Immigration 2018 Year in Review for Employers
2018 was one of the most significant years in recent memory with a number of seismic changes to visas, immigration and compliance for employers. With the new year upon us, it’s a good time to look back at the main changes.
We have compiled a list of the top 7 immigration and compliance changes for employers below:
1. Abolition of 457 Visas
The 457 visa was abolished in March 2018, and replaced with the Temporary Skills Shortage or TSS Visa.
The TSS visa is in general more difficult to obtain and more restrictive than the 457 program, and in particular:
- Higher standards of Labour Market Testing apply
- A minimum of 2 years of work experience is required
- Where the occupation is on the STSOL, only one onshore extension is possible
- Application fees are higher
Looking at the application rate for 457 and TSS visas, there has been a significant drop-off in the 457/TSS application rate.
For the first time, there were more bridging visa holders than temporary employer sponsored visa holders in Australia. We expect employers to rely less and less on employer sponsorship going forward, instead relying on other temporary visa types such as bridging visa, working holiday visas and student visa holders.
2. Work Rights for Working Holiday Visas
Changes to the working holiday program were made in November 2018 to support regional employers, including:
- Work for up to 12 months (rather than 6 months) in animal and plant cultivation
- Expanded eligibility for a second Work and Holiday visa
- Possibility of a third working holiday visa for 6 months work in a regional area
- Increase in the age limit for working holiday makers from Canada and Ireland to 35
- Increase in application caps for work and holiday subclass 462 applications from certain countries
3. Naming and Shaming of Employers in Breach of Migration Obligations
From August 2018, the Home Affairs Minister can publish information about employer sponsorship who have breached their obligations.

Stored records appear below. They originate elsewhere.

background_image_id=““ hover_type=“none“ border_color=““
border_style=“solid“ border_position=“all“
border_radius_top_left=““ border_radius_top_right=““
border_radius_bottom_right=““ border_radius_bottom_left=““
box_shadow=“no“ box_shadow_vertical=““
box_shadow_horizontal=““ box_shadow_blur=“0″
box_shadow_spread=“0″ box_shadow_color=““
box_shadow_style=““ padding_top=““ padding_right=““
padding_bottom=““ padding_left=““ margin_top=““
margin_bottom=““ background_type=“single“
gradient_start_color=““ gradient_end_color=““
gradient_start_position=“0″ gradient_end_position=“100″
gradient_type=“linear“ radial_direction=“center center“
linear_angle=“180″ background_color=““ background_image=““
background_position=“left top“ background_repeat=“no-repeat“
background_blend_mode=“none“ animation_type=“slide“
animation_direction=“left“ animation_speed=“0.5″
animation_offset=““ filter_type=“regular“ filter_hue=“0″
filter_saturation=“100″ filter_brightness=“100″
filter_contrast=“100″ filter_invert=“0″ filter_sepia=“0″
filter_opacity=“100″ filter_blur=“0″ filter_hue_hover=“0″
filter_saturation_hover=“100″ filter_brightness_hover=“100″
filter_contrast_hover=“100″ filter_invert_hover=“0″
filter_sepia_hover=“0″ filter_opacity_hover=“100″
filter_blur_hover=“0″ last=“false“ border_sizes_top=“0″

The Minister does not need to comply with any natural justice considerations in publishing such information, and is not liable for any civil damages which result by this disclosure.
This makes the risk of damage to employer reputation and brand more acute – raising the bar for employer compliance when it comes to immigration.
4. Data Matching with ATO
Single Touch Payroll now applies to all employers – regardless of size – from July 2018. This means that the earnings and tax file numbers of all staff is reported to the ATO on each payroll cycle.

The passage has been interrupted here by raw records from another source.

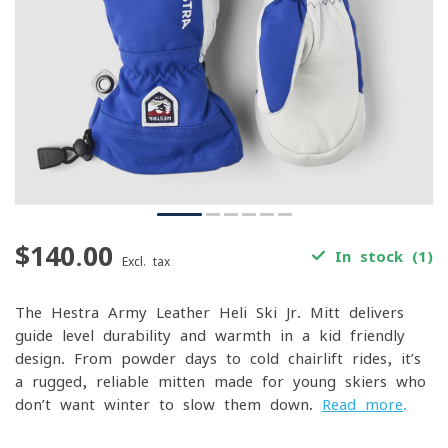
$140.00
In stock (1)
Excl. tax
The Hestra Army Leather Heli Ski Jr. Mitt delivers
guide-level durability and warmth in a kid-friendly
design. From powder days to cold chairlift rides, it’s
a rugged, reliable mitten made for young skiers who
don’t want winter to slow them down.
Read more
.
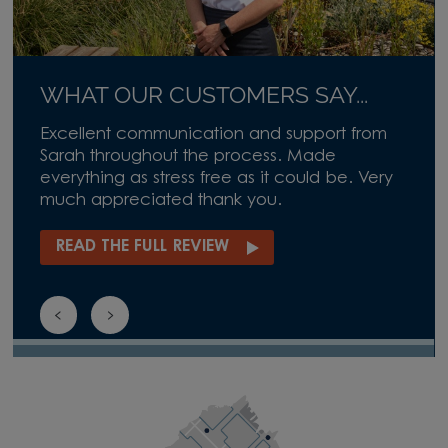
WHAT OUR CUSTOMERS SAY...
Excellent communication and support from
Sarah throughout the process. Made
everything as stress free as it could be. Very
much appreciated thank you.
READ THE FULL REVIEW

Employees must declare a Tax File Number when applying for most employer sponsored visas from August 2018. This makes data matching between the ATO and Department of Home Affairs more straightforward. The ATO has announced that it will use data matching to audit up to 20 million visa holders.
These changes mean that employers who have staff working in breach of visa conditions can accordingly expect a much more prompt follow-up from the Department of Home Affairs.

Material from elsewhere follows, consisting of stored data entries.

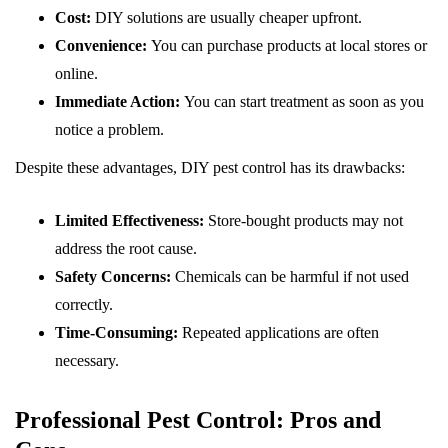
Cost:
DIY solutions are usually cheaper upfront.
Convenience:
You can purchase products at local stores or
online.
Immediate Action:
You can start treatment as soon as you
notice a problem.
Despite these advantages, DIY pest control has its drawbacks:
Limited Effectiveness:
Store-bought products may not
address the root cause.
Safety Concerns:
Chemicals can be harmful if not used
correctly.
Time-Consuming:
Repeated applications are often
necessary.
Professional Pest Control: Pros and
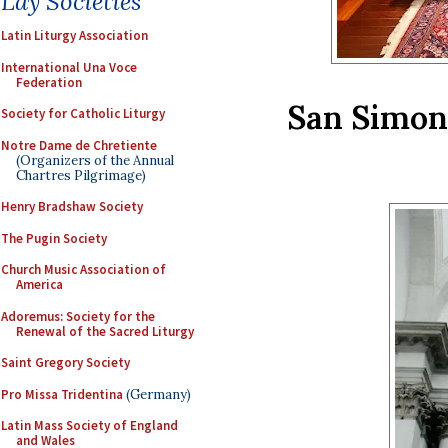
Lay Societies
Latin Liturgy Association
International Una Voce
Federation
San Simon 
Society for Catholic Liturgy
Notre Dame de Chretiente
(Organizers of the Annual
Chartres Pilgrimage)
Henry Bradshaw Society
The Pugin Society
Church Music Association of
America
Adoremus: Society for the
Renewal of the Sacred Liturgy
Saint Gregory Society
Pro Missa Tridentina
(Germany)
Latin Mass Society of England
and Wales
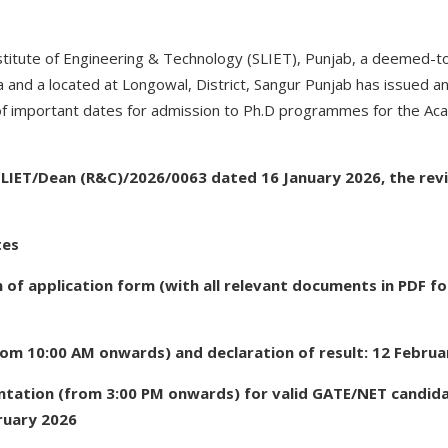
titute of Engineering & Technology (SLIET), Punjab, a deemed-to
and a located at Longowal, District, Sangur Punjab has issued an o
of important dates for admission to Ph.D programmes for the A
 SLIET/Dean (R&C)/2026/0063 dated 16 January 2026, the rev
tes
 of application form (with all relevant documents in PDF fo
rom 10:00 AM onwards) and declaration of result: 12 Februa
ntation (from 3:00 PM onwards) for valid GATE/NET candida
ruary 2026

5. Skilling Australia Fund/Training Obligation for Sponsorship
The Skilling Australia Fund became effective in August 2018. This means that applications for employer sponsored visas – both temporary and permanent – will also require payment of a levy. This can be quite significant, with the rate for permanent visas being up to $5,000 per application.
As a consequence, from August 2018 the training obligation no longer needs to be evidenced when applying for temporary and permanent employer sponsored visas.
Whilst the reduction in paperwork to prove training compliance is significant, the high training levy may reduce the willingness of employers to sponsor staff.
6. Regional Migration
In keeping with an emphasis on regional migration, three new Designated Area Migration Agreements (or DAMAs) were announced in 2018:
- Northern Territory DAMA: including a PR pathway
Great South Coast DAMA (Warrnambool region of Victoria)
- Orana DAMA (Dubbo region of NSW)
The DAMAs allow employers operating in these regions to sponsor workers in a wider range of occupations than is usually possible under the TSS program.
7. Permanent Employer Sponsorship More Difficult
The final tranche of changes to the permanent employer sponsored program came into effect in March 2018. These include:
- Minimum work experience of 3 years for RSMS and ENS program
- Minimum salary requirements
- Exclusion of Perth from RSMS program
Holders of 457 visas as of April 2017 have “grandfathered” status and may be eligible for ENS and RSMS under the previous rules for temporary residence transition stream (TRTS).
The impact of the minimum work experience requirement has been felt particularly sharply in regional areas such as South Australia which relied heavily on international students with minimal work experience to meet program numbers.
Overall, the trend for 2018 has been make it more difficult for employers to sponsor staff for temporary and permanent visas.
Compliance remains a focus, with more effective data matching with the ATO and a new “name and shame” sanction for employers caught doing the wrong thing.
On the other hand, there seems to be a will to support regional employers with changes to working holiday maker work rights and DAMAs making it easier for them to source lower skilled staff than other programs.